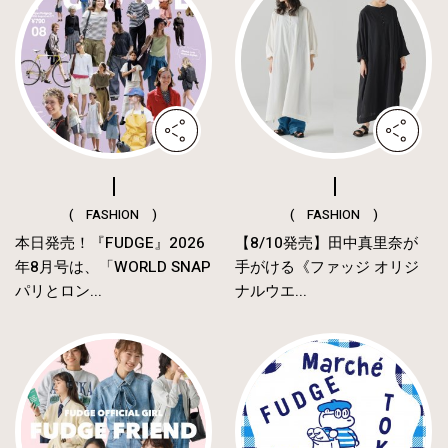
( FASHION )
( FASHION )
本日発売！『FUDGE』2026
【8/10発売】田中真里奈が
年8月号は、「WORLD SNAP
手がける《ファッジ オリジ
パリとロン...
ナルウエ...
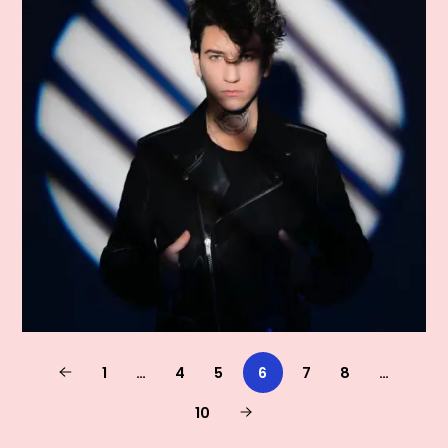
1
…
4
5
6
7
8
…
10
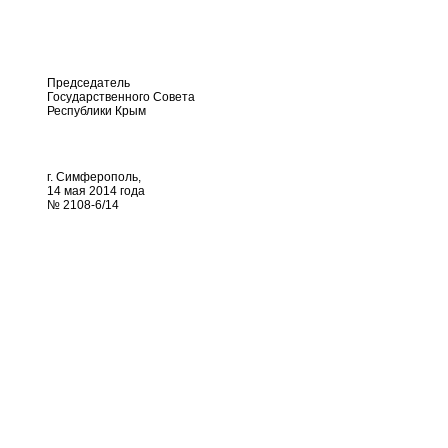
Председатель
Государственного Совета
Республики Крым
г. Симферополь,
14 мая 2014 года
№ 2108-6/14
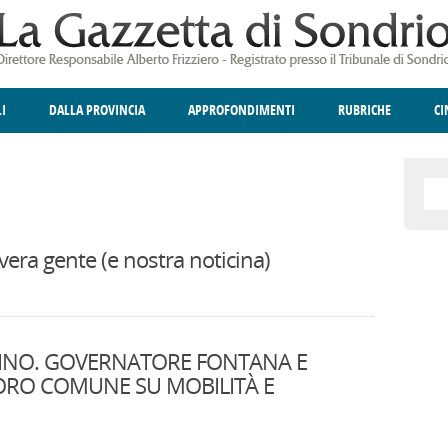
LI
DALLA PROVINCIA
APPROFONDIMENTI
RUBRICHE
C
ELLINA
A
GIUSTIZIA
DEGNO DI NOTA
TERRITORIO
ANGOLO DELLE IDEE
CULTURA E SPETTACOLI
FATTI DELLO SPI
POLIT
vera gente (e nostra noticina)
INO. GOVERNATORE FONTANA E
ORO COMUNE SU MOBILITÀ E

- - - - -

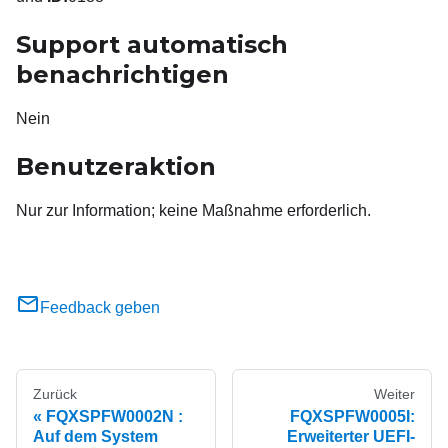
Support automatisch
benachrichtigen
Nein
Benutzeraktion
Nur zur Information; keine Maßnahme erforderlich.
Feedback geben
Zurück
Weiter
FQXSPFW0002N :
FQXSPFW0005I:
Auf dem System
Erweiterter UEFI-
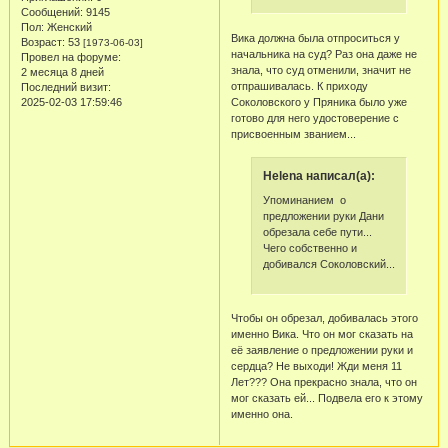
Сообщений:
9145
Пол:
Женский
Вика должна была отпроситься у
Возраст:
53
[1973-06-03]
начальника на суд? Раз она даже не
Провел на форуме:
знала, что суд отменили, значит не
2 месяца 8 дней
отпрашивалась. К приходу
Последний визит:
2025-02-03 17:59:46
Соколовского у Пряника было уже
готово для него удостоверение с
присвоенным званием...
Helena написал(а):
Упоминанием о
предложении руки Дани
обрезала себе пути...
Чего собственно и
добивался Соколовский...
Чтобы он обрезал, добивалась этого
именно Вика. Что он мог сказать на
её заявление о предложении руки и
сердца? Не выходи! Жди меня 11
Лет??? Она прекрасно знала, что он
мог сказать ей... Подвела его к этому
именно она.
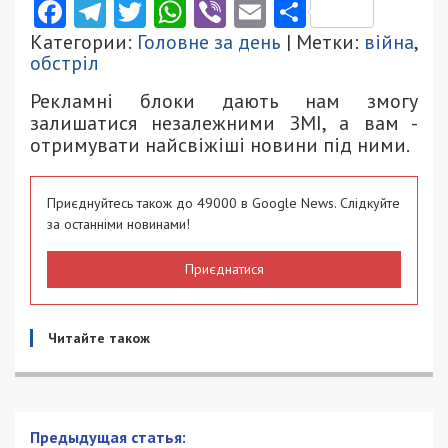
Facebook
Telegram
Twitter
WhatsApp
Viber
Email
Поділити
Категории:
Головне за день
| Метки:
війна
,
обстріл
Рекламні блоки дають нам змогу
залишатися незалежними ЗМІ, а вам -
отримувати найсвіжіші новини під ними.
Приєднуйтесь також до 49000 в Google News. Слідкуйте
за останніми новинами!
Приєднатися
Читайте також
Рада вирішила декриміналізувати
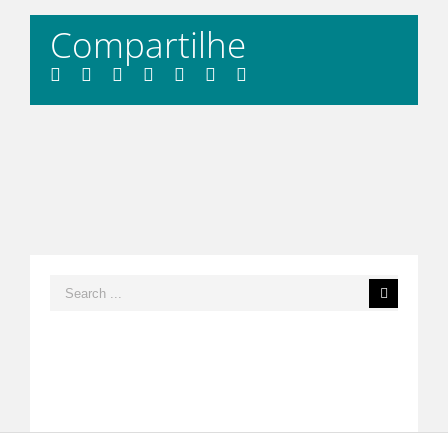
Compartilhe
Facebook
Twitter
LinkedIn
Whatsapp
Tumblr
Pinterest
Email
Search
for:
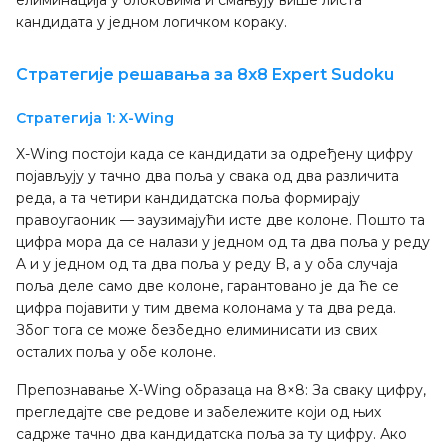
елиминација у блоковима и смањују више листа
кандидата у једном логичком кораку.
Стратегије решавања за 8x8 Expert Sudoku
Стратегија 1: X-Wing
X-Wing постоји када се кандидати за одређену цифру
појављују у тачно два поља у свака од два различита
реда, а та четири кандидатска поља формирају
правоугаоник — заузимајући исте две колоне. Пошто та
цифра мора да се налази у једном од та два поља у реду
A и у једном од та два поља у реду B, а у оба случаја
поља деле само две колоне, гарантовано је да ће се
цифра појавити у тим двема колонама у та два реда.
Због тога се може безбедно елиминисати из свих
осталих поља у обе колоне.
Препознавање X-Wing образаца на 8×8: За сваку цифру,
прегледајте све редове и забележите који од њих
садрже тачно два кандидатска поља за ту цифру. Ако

- - - - -

Search the data for "Вика". Copy every matching line.

Вика должна была отпроситься у
именно Вика. Что он мог сказать на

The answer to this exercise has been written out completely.